LIV.
Des mots isolés soulèvent souvent des questions de même que des associations de mots. Parce qu'il est écrit dans l'Apôtre: « Afin que ce qu'il y a de mortel, » c'est-à-dire la chair, soit dévore par la vie, nos adversaires prennent ce mot pour l'anéantissement de la chair, comme si l'on ne disait pas dévorer sa colère, dévorer son ressentiment, c'est-à-dire le cacher, l'ensevelir et le contenir au fond de nous-mêmes. D'ailleurs les paroles suivantes: « Il faut que ce corps mortel soit revêtu d'immortalité, » prouvent assez comment ce qu'il y a de mortel est dévoré par la vie, en s'enveloppant d'un vêlement d'immortalité qui le le recouvre et le contient, mais non en se consumant dans une destruction complète. |527
Donc la mort aussi, dis-tu, ne laissera pas de subsister, quoique dévorée. Les termes sont communs, il est vrai; mais juge d'après le sens, et tu comprendras comme il faut.

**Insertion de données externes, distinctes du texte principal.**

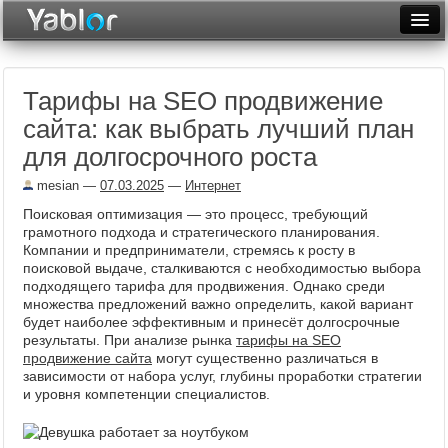
Разместить статью
Войти
Тарифы на SEO продвижение
Неделя
сайта: как выбрать лучший план
Месяц
для долгосрочного роста
Рейтинги
mesian
—
07.03.2025
—
Интернет
Поисковая оптимизация — это процесс, требующий
Архив
грамотного подхода и стратегического планирования.
Компании и предприниматели, стремясь к росту в
Фототоп
поисковой выдаче, сталкиваются с необходимостью выбора
подходящего тарифа для продвижения. Однако среди
Видеотоп
множества предложений важно определить, какой вариант
будет наиболее эффективным и принесёт долгосрочные
результаты. При анализе рынка
тарифы на SEO
продвижение сайта
могут существенно различаться в
зависимости от набора услуг, глубины проработки стратегии
и уровня компетенции специалистов.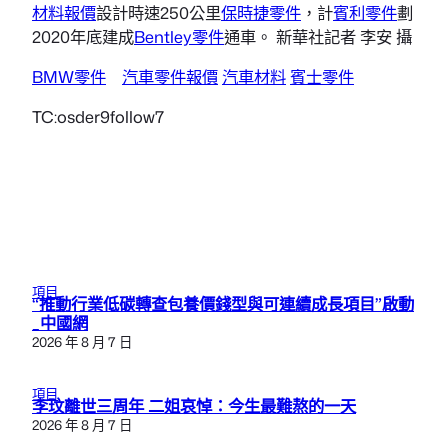
材料報價
設計時速250公里
保時捷零件
，計
賓利零件
劃
2020年底建成
Bentley零件
通車。 新華社記者 李安 攝
BMW零件
汽車零件報價
汽車材料
賓士零件
TC:osder9follow7
項目
“推動行業低碳轉查包養價錢型與可連續成長項目”啟動
_中國網
2026 年 8 月 7 日
項目
李玟離世三周年 二姐哀悼：今生最難熬的一天
2026 年 8 月 7 日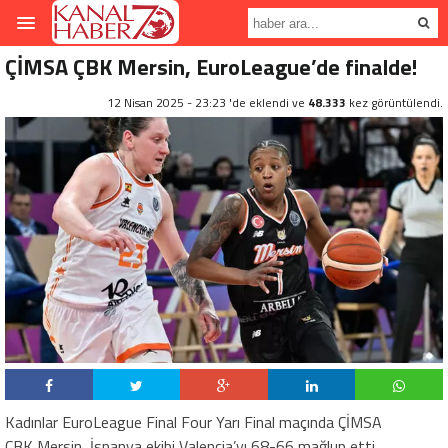
ÇİMSA ÇBK Mersin, EuroLeague’de finalde!
12 Nisan 2025 - 23:23 'de eklendi ve
48.333
kez görüntülendi.
Kadınlar EuroLeague Final Four Yarı Final maçında ÇİMSA
ÇBK Mersin, İspanya ekibi Valencia’yı 68-66 mağlup etti.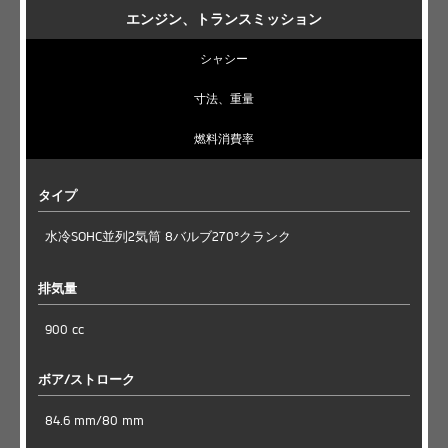
エンジン、トランスミッション
シャシー
寸法、重量
燃料消費率
タイプ
水冷SOHC並列2気筒 8バルブ270°クランク
排気量
900 cc
ボア/ストローク
84.6 mm/80 mm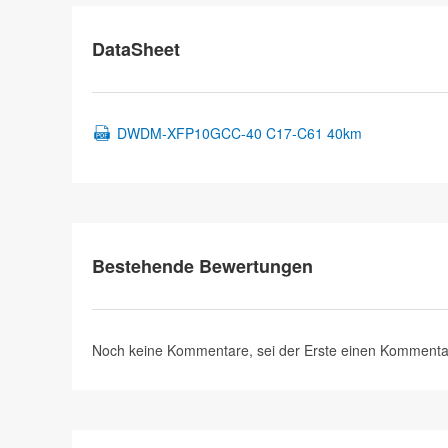
DataSheet
DWDM-XFP10GCC-40 C17-C61 40km
Bestehende Bewertungen
Noch keine Kommentare, sei der Erste
einen Kommenta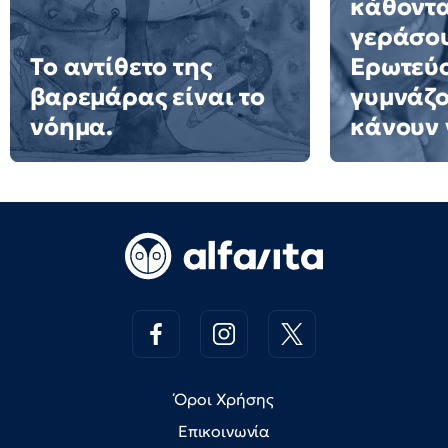
κάθοντα
γεράσου
Το αντίθετο της
Ερωτεύο
βαρεμάρας είναι το
γυμνάζο
νόημα.
κάνουν 
Όροι Χρήσης
Επικοινωνία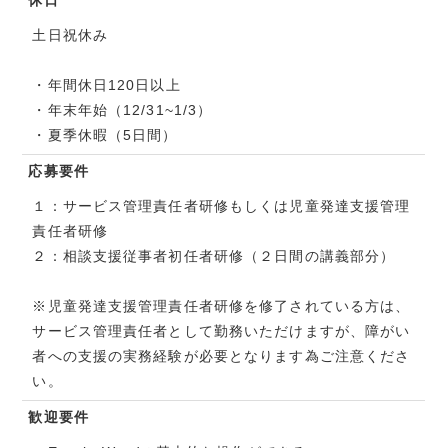
土日祝休み
・年間休日120日以上
・年末年始（12/31~1/3）
・夏季休暇（5日間）
応募要件
１：サービス管理責任者研修もしくは児童発達支援管理
責任者研修
２：相談支援従事者初任者研修（２日間の講義部分）
※児童発達支援管理責任者研修を修了されている方は、
サービス管理責任者として勤務いただけますが、障がい
者への支援の実務経験が必要となります為ご注意くださ
い。
歓迎要件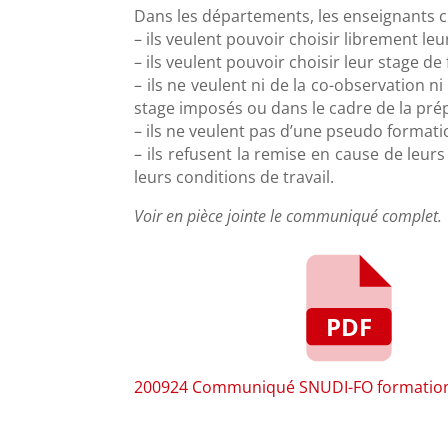
Dans les départements, les enseignants ci
– ils veulent pouvoir choisir librement l
– ils veulent pouvoir choisir leur stage 
– ils ne veulent ni de la co-observation n
stage imposés ou dans le cadre de la prép
– ils ne veulent pas d’une pseudo formati
– ils refusent la remise en cause de leur
leurs conditions de travail.
Voir en pièce jointe le communiqué complet.
200924 Communiqué SNUDI-FO formation 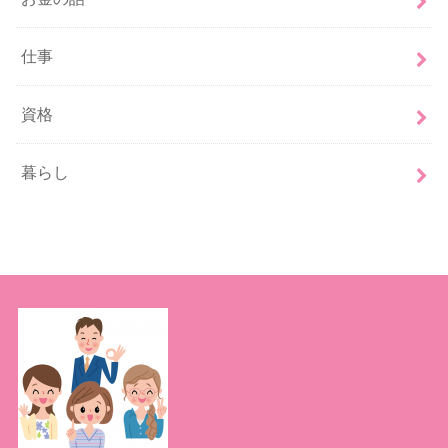
仕事
資格
暮らし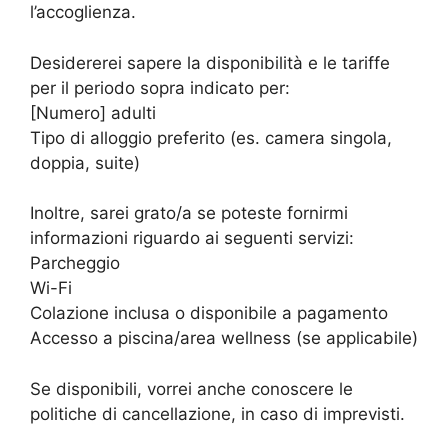
l’accoglienza.
Desidererei sapere la disponibilità e le tariffe
per il periodo sopra indicato per:
[Numero] adulti
Tipo di alloggio preferito (es. camera singola,
doppia, suite)
Inoltre, sarei grato/a se poteste fornirmi
informazioni riguardo ai seguenti servizi:
Parcheggio
Wi-Fi
Colazione inclusa o disponibile a pagamento
Accesso a piscina/area wellness (se applicabile)
Se disponibili, vorrei anche conoscere le
politiche di cancellazione, in caso di imprevisti.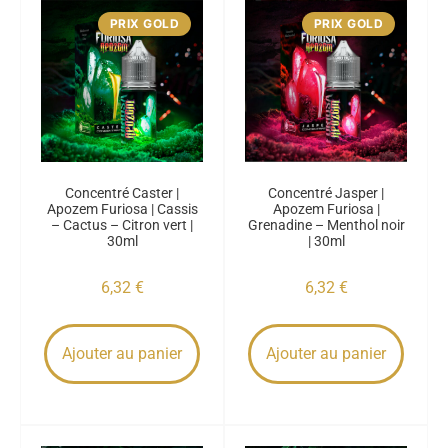
PRIX GOLD
PRIX GOLD
Concentré Caster |
Concentré Jasper |
Apozem Furiosa | Cassis
Apozem Furiosa |
– Cactus – Citron vert |
Grenadine – Menthol noir
30ml
| 30ml
6,32
€
6,32
€
Ajouter au panier
Ajouter au panier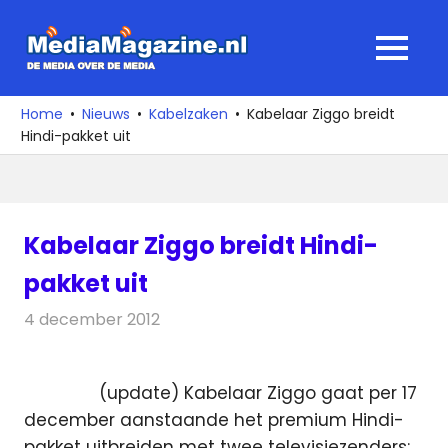
Ga
naar
MediaMagaz
MENU
de
De
inhoud
media
Home
Nieuws
Kabelzaken
Kabelaar Ziggo breidt
over
Hindi-pakket uit
de
media
Kabelaar Ziggo breidt Hindi-
pakket uit
4 december 2012
Redactie
Kabelzaken
(update) Kabelaar Ziggo gaat per 17
december aanstaande het premium Hindi-
pakket uitbreiden met twee televisiezenders: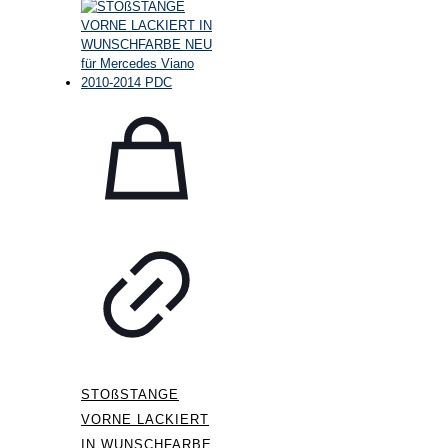
STOßSTANGE
VORNE LACKIERT
IN WUNSCHFARBE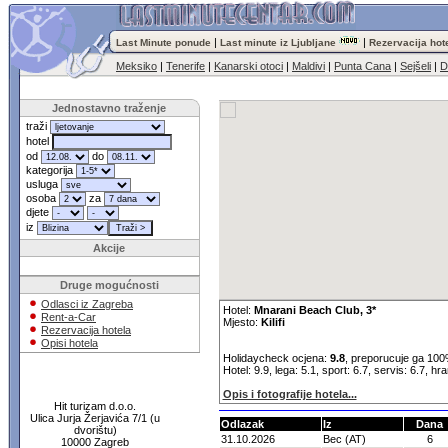
|
|
Last Minute ponude
Last minute iz Ljubljane
Rezervacija hot
Meksiko
|
Tenerife
|
Kanarski otoci
|
Maldivi
|
Punta Cana
|
Sejšeli
|
D
Jednostavno traženje
traži
hotel
od
do
kategorija
usluga
osoba
za
djete
iz
Akcije
Druge mogućnosti
Odlasci iz Zagreba
Hotel:
Mnarani Beach Club, 3*
Rent-a-Car
Mjesto:
Kilifi
Rezervacija hotela
Opisi hotela
Holidaycheck ocjena:
9.8
, preporucuje ga 100
Hotel: 9.9, lega: 5.1, sport: 6.7, servis: 6.7, hr
Opis i fotografije hotela...
Hit turizam d.o.o.
Ulica Jurja Žerjavića 7/1 (u
Odlazak
Iz
Dana
dvorištu)
31.10.2026
Bec (AT)
6
10000 Zagreb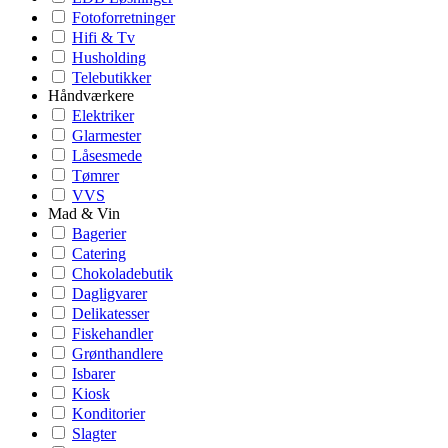
Fotoforretninger
Hifi & Tv
Husholding
Telebutikker
Håndværkere
Elektriker
Glarmester
Låsesmede
Tømrer
VVS
Mad & Vin
Bagerier
Catering
Chokoladebutik
Dagligvarer
Delikatesser
Fiskehandler
Grønthandlere
Isbarer
Kiosk
Konditorier
Slagter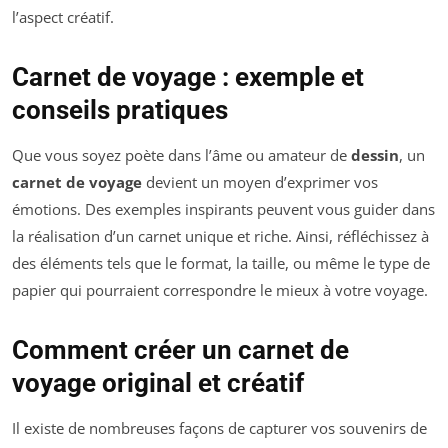
l’aspect créatif.
Carnet de voyage : exemple et
conseils pratiques
Que vous soyez poète dans l’âme ou amateur de
dessin
, un
carnet de voyage
devient un moyen d’exprimer vos
émotions. Des exemples inspirants peuvent vous guider dans
la réalisation d’un carnet unique et riche. Ainsi, réfléchissez à
des éléments tels que le format, la taille, ou même le type de
papier qui pourraient correspondre le mieux à votre voyage.
Comment créer un carnet de
voyage original et créatif
Il existe de nombreuses façons de capturer vos souvenirs de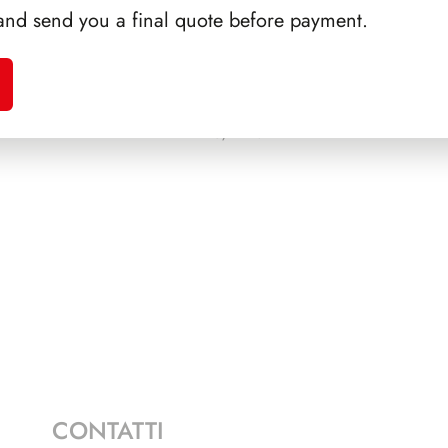
and send you a final quote before payment.
A 1987
PRESIDENZA DE NICOLA
SFORZ
1945/1948
CONTATTI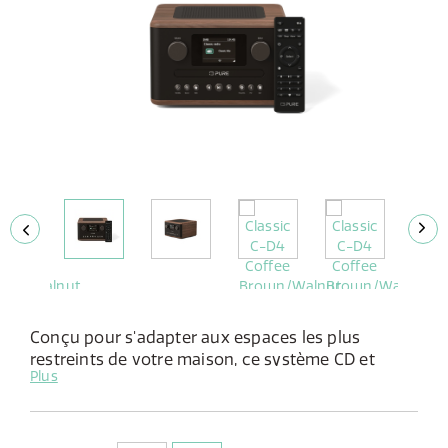
Conçu pour s'adapter aux espaces les plus
restreints de votre maison, ce système CD et
Plus
radio compact tout-en-un offre un son complet
dans un design élégant et peu encombrant.
Caractéristiques :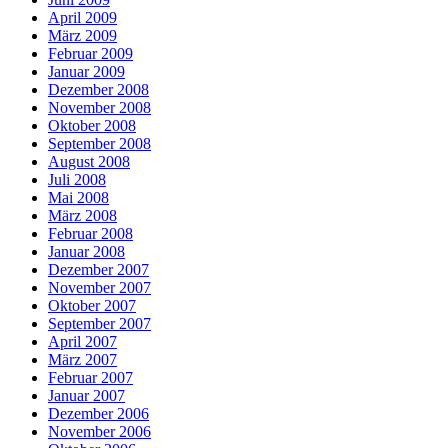
April 2009
März 2009
Februar 2009
Januar 2009
Dezember 2008
November 2008
Oktober 2008
September 2008
August 2008
Juli 2008
Mai 2008
März 2008
Februar 2008
Januar 2008
Dezember 2007
November 2007
Oktober 2007
September 2007
April 2007
März 2007
Februar 2007
Januar 2007
Dezember 2006
November 2006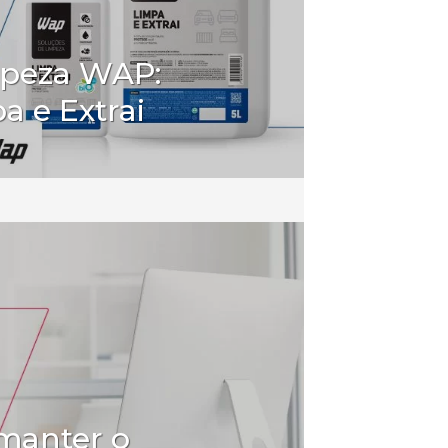
mpeza WAP:
a e Extrai
manter o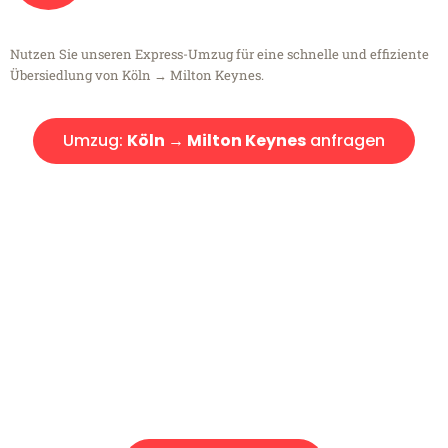
Nutzen Sie unseren Express-Umzug für eine schnelle und effiziente
Übersiedlung von Köln → Milton Keynes.
Umzug:
Köln → Milton Keynes
anfragen
Kostenlose Beratung!
Sie haben Fragen?
Sie haben Fragen zu Ihrem Transport oder benötigen eine Beratung
bezüglich Ihres Umzug?
Rufen Sie uns gerne an, unser Team aus Experten freut sich, Ihnen
kostenlos weiterzuhelfen!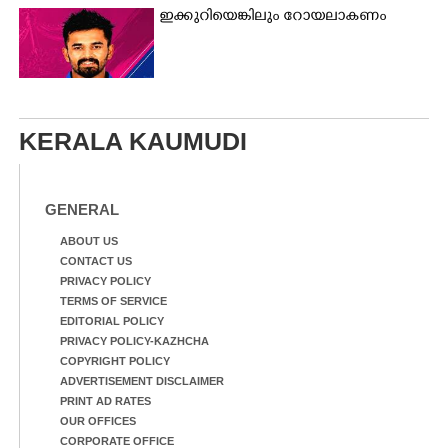
ഇക്കുറിയെങ്കിലും റോയലാകണം
KERALA KAUMUDI
GENERAL
ABOUT US
CONTACT US
PRIVACY POLICY
TERMS OF SERVICE
EDITORIAL POLICY
PRIVACY POLICY-KAZHCHA
COPYRIGHT POLICY
ADVERTISEMENT DISCLAIMER
PRINT AD RATES
OUR OFFICES
CORPORATE OFFICE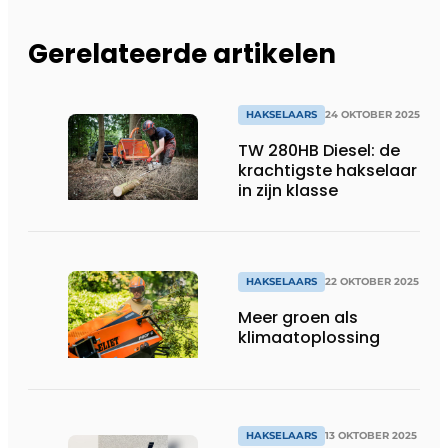
Gerelateerde artikelen
HAKSELAARS
24 OKTOBER 2025
TW 280HB Diesel: de
krachtigste hakselaar
in zijn klasse
HAKSELAARS
22 OKTOBER 2025
Meer groen als
klimaatoplossing
HAKSELAARS
13 OKTOBER 2025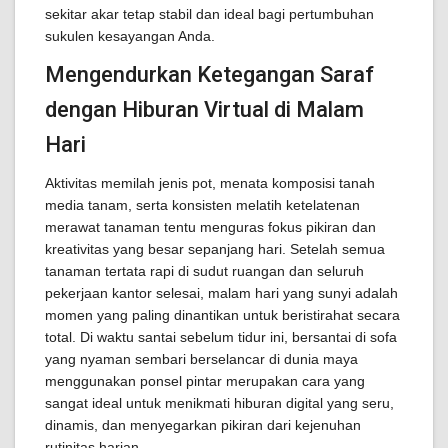
sekitar akar tetap stabil dan ideal bagi pertumbuhan
sukulen kesayangan Anda.
Mengendurkan Ketegangan Saraf
dengan Hiburan Virtual di Malam
Hari
Aktivitas memilah jenis pot, menata komposisi tanah
media tanam, serta konsisten melatih ketelatenan
merawat tanaman tentu menguras fokus pikiran dan
kreativitas yang besar sepanjang hari. Setelah semua
tanaman tertata rapi di sudut ruangan dan seluruh
pekerjaan kantor selesai, malam hari yang sunyi adalah
momen yang paling dinantikan untuk beristirahat secara
total. Di waktu santai sebelum tidur ini, bersantai di sofa
yang nyaman sembari berselancar di dunia maya
menggunakan ponsel pintar merupakan cara yang
sangat ideal untuk menikmati hiburan digital yang seru,
dinamis, dan menyegarkan pikiran dari kejenuhan
rutinitas harian.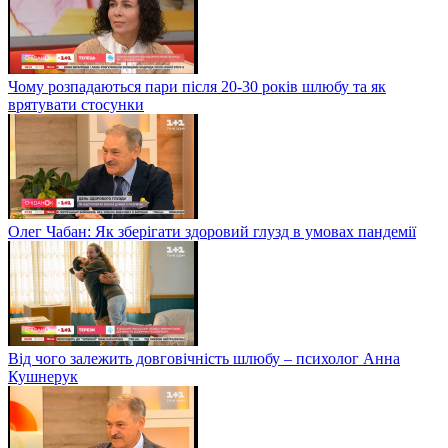
Чому розпадаються пари після 20-30 років шлюбу та як
врятувати стосунки
Олег Чабан: Як зберігати здоровий глузд в умовах пандемії
Від чого залежить довговічність шлюбу – психолог Анна
Кушнерук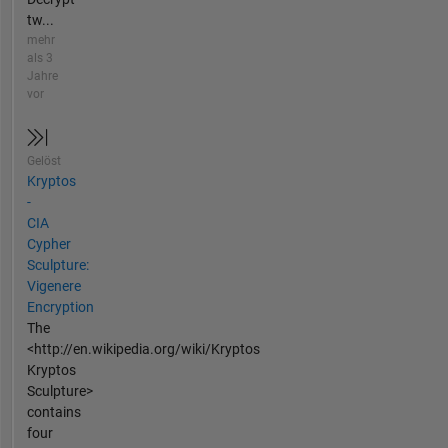
tw...
mehr
als 3
Jahre
vor
Gelöst
Kryptos
-
CIA
Cypher
Sculpture:
Vigenere
Encryption
The
<http://en.wikipedia.org/wiki/Kryptos
Kryptos
Sculpture>
contains
four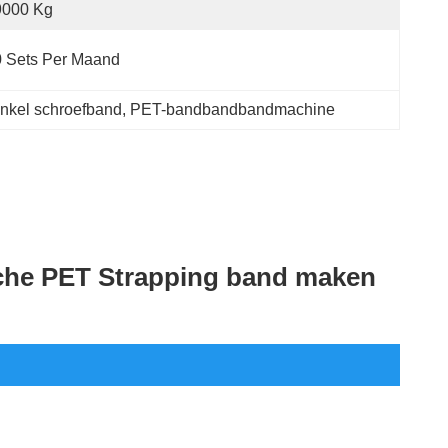
9000 Kg
 Sets Per Maand
enkel schroefband
, 
PET-bandbandbandmachine
che PET Strapping band maken 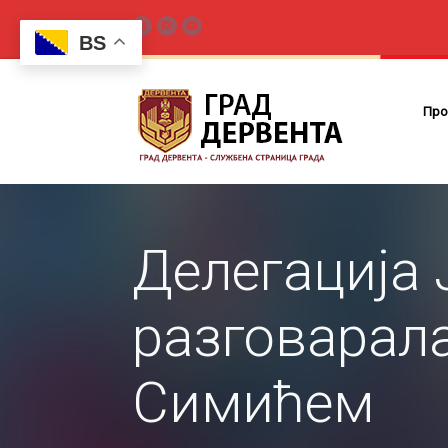
BS
Про
Делегација 
разговарал
Симићем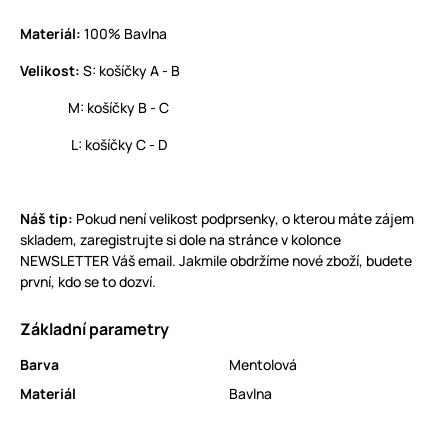
Materiál:
100% Bavlna
Velikost:
S: košíčky A - B
M: košíčky B - C
L: košíčky C - D
Náš tip:
Pokud není velikost podprsenky, o kterou máte zájem
skladem, zaregistrujte si dole na stránce v kolonce
NEWSLETTER Váš email. Jakmile obdržíme nové zboží, budete
první, kdo se to dozví.
Základní parametry
Barva
Mentolová
Materiál
Bavlna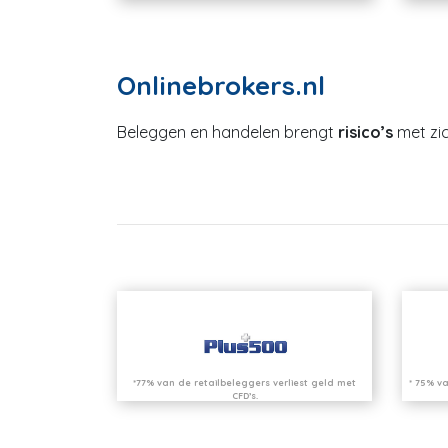
Onlinebrokers.nl
Beleggen en handelen brengt
risico’s
met zic
*77% van de retailbeleggers verliest geld met
* 75% va
CFD’s.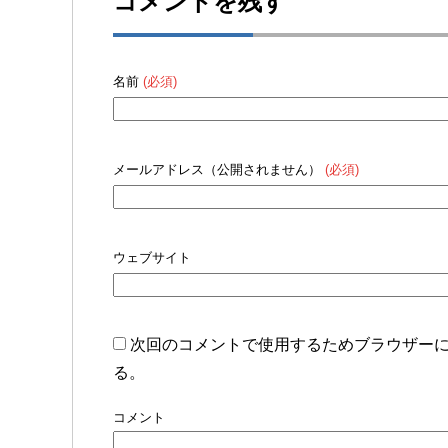
コメントを残す
名前
(必須)
メールアドレス（公開されません）
(必須)
ウェブサイト
次回のコメントで使用するためブラウザー
る。
コメント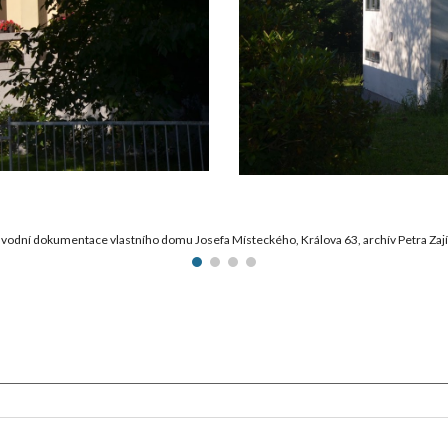
vodní dokumentace vlastního domu Josefa Místeckého, Králova 63, archív Petra Zaj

Autre chose est la mort, autre chose ce qui est mortel. De là il suit que la mort sera dévorée d'une manière, et ce qui est mortel de l'autre. La mort ne comporte pas l'immortalité; ce qui est mortel l'admet. Enfin il est écrit: « Il est nécessaire que ce corps mortel revête l'immortalité. » Comment donc la reçoit-il? « Parce qu'il est dévoré par la vie. » Comment est-il dévoré par la vie? Lorsqu'il est reçu, réduit et enfermé dans elle-même. Au reste, c'est avec justice que la mort est dévorée pour ne plus subsister, parce qu'elle-même ne dévore que pour anéantir. « La mort, en triomphant, a dévoré; voilà pourquoi elle a été dévorée elle-même dans la lutte.----O mort, où est ton aiguillon? ô mort, où est la victoire? » Conséquemment la vie qui est l'antagoniste de la mort, absorbera dans cette lutte, pour le sauver, ce que la mort avait absorbé dans la lutte pour le détruire.